Abstract

Background: Tuberculous pleurisy (TBP) is a common clinical type of tuberculosis (TB) in China. TBP is difficult to diagnose. Whether the mononuclear cell/leukocyte (MNC/LEU) ratio in pleural effusion can contribute to accurate TBP diagnosis remains yet unclear.Objective: To explore the diagnostic value of MNC/LEU ratio in pleural effusion for TBP in China.Methods: This study was a retrospective case-control study involving 406 patients with pleural effusion of unknown cause who were hospitalized at the Henan Provincial People's Hospital.
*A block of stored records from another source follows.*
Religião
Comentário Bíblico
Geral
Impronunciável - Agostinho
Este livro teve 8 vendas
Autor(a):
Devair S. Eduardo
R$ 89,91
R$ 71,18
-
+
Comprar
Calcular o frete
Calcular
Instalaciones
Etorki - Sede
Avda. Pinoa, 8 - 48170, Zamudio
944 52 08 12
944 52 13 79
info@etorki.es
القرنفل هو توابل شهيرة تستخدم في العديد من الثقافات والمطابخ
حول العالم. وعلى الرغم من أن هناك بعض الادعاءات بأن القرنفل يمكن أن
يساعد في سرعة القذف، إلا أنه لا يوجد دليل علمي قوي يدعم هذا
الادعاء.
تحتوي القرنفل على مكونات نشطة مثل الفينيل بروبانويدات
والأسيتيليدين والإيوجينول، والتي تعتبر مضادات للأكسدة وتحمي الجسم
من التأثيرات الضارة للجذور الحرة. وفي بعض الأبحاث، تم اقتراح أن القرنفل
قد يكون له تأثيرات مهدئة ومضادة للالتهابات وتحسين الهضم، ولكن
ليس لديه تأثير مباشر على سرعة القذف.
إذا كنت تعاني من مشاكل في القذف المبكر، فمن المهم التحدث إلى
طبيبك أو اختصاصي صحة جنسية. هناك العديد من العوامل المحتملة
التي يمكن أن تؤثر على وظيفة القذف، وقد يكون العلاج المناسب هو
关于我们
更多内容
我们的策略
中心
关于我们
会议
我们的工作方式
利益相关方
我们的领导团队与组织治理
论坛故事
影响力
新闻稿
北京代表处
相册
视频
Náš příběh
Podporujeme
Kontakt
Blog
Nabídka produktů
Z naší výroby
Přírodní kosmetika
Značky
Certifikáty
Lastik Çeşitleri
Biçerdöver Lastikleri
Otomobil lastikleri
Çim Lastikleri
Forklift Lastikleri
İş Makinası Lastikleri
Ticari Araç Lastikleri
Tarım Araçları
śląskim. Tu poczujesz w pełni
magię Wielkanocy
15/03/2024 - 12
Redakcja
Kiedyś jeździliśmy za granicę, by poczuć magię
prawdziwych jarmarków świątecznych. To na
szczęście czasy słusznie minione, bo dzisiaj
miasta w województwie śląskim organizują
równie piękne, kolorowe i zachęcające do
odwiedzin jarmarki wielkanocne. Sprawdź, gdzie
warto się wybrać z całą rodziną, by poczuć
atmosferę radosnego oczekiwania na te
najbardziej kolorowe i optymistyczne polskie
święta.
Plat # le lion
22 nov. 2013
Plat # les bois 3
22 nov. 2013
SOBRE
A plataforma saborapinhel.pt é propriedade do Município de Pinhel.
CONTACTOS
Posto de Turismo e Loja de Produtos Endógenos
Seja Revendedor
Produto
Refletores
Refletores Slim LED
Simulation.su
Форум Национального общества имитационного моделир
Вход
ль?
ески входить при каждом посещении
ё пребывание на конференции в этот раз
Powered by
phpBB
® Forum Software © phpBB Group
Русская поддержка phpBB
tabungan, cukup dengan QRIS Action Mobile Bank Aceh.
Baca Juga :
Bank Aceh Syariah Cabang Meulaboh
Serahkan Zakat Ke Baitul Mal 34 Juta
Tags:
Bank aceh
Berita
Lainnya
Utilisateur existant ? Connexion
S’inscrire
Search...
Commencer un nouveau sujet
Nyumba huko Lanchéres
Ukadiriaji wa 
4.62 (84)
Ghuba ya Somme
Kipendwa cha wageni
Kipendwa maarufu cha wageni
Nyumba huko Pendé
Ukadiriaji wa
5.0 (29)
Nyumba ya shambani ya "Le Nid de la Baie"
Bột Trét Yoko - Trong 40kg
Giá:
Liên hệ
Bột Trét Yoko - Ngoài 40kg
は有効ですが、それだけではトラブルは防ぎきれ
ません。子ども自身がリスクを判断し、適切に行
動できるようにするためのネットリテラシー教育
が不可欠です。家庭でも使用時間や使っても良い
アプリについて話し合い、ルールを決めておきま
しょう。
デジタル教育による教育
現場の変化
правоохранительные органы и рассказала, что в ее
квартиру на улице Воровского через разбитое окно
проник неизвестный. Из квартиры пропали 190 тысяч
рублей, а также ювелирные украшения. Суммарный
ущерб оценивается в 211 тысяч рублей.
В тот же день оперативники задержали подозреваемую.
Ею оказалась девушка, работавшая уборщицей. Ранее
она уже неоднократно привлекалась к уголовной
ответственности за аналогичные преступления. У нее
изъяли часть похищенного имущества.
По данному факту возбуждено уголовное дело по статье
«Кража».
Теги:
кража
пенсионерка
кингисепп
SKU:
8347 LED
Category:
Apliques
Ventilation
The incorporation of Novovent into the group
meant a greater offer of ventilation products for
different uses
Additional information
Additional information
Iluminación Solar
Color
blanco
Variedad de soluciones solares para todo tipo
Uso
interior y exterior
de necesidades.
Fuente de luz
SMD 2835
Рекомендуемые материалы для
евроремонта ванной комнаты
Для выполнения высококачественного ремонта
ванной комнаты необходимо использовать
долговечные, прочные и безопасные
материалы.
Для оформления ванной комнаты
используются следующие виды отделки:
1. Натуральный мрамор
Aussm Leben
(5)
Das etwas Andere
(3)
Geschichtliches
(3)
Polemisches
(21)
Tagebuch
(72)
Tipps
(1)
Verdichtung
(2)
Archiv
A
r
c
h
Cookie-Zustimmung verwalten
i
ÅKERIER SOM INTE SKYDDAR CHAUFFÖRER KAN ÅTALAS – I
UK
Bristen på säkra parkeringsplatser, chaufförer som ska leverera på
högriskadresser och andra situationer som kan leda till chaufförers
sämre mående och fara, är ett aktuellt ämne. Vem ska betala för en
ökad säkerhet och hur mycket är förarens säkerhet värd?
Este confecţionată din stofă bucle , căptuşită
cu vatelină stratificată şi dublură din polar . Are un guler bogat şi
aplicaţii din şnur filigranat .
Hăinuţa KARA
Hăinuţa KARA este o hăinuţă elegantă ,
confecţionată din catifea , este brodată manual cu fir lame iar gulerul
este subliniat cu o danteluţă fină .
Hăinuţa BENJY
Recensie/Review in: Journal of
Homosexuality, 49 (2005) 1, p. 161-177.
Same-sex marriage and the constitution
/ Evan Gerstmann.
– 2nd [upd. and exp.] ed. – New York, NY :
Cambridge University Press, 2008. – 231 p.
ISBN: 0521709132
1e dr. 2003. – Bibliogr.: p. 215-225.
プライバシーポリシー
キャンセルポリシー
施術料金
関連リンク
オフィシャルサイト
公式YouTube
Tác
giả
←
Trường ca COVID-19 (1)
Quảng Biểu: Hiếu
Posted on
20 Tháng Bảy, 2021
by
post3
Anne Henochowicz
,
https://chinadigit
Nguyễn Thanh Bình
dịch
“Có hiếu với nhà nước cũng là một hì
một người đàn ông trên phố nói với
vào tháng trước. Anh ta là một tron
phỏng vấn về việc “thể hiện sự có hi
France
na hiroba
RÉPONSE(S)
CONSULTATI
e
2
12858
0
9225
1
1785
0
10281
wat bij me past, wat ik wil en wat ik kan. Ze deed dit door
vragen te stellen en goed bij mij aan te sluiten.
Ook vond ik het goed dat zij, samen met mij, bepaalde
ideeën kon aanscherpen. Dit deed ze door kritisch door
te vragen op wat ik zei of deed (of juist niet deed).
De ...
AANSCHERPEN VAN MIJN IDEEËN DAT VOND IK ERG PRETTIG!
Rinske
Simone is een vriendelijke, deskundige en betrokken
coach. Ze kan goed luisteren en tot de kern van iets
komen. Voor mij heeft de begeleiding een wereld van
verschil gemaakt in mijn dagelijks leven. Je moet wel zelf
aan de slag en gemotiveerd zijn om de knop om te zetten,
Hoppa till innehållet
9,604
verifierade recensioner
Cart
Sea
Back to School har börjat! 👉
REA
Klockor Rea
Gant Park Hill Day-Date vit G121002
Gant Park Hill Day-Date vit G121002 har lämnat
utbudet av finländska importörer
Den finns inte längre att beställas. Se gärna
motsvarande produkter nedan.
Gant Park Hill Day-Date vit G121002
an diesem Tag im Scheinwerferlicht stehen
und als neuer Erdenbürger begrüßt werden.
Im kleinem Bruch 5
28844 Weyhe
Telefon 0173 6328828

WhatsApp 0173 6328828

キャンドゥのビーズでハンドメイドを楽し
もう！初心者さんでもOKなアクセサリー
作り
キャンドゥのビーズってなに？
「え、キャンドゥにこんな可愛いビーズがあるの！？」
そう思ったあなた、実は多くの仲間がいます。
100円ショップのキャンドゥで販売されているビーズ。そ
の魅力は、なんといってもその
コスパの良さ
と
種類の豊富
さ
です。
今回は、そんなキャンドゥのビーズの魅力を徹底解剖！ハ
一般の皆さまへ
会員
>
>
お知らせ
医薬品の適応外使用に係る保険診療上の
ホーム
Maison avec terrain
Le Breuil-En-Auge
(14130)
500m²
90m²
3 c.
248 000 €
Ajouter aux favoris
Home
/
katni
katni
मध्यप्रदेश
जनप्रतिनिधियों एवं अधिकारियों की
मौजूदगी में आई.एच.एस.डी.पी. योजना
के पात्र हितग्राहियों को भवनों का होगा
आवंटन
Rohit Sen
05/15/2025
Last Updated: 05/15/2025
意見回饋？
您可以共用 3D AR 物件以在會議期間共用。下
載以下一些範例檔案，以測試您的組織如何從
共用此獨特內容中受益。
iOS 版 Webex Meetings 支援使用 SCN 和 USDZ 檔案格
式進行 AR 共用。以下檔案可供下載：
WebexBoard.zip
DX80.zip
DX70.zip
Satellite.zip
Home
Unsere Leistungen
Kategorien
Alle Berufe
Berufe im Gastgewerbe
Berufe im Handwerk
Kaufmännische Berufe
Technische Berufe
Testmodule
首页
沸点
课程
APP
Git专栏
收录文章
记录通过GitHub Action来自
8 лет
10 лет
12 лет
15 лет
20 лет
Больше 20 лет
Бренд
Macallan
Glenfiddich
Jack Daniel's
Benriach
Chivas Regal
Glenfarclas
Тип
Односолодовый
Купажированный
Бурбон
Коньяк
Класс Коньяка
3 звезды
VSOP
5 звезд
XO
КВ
Using histopathological examination of thoracoscopic pleural biopsy as the gold standard for TBP diagnosis, a final total of 215 subjects were included in this study including 91 cases of TBP and 124 cases of non-TBP. The receiver operating characteristic (ROC) curve of pleural effusion MNC/LEU ratio for TBP diagnosis was plotted and the area under curve (AUC) and the optimal cutoff value were determined. In addition, the sensitivity, specificity and accuracy of the MNC/LEU ratio at the optimal cutoff value for TBP diagnosis were also evaluated.Results: The MNC/LEU ratio was significantly higher in TB pleural effusion [95.9% (89.7–98.0%)] than in non-TB pleural effusion [77.8% (39.3–93.2%)] (P < 0.001). The AUC was 0.776 (95% CI, 0.714–0.830), and the sensitivity, specificity and accuracy for TBP diagnosis at the 93.7% cutoff value were 64.83%, 79.03%, and 0.730, respectively.Conclusion: The pleural effusion MNC/LEU ratio may be a new and valuable laboratory indicator for the diagnosis of tuberculous pleurisy in China.

Highlights

  • Tuberculosis (TB) is one of the top ten causes of death worldwide and has been the leading cause of death due to a single infectious disease since 2007 [1]

  • The mononuclear cell/leukocyte (MNC/LEU) ratio was significantly higher in TB pleural effusion [95.9% (89.7–98.0%)] than in non-TB pleural effusion [77.8% (39.3–93.2%)] (P < 0.001)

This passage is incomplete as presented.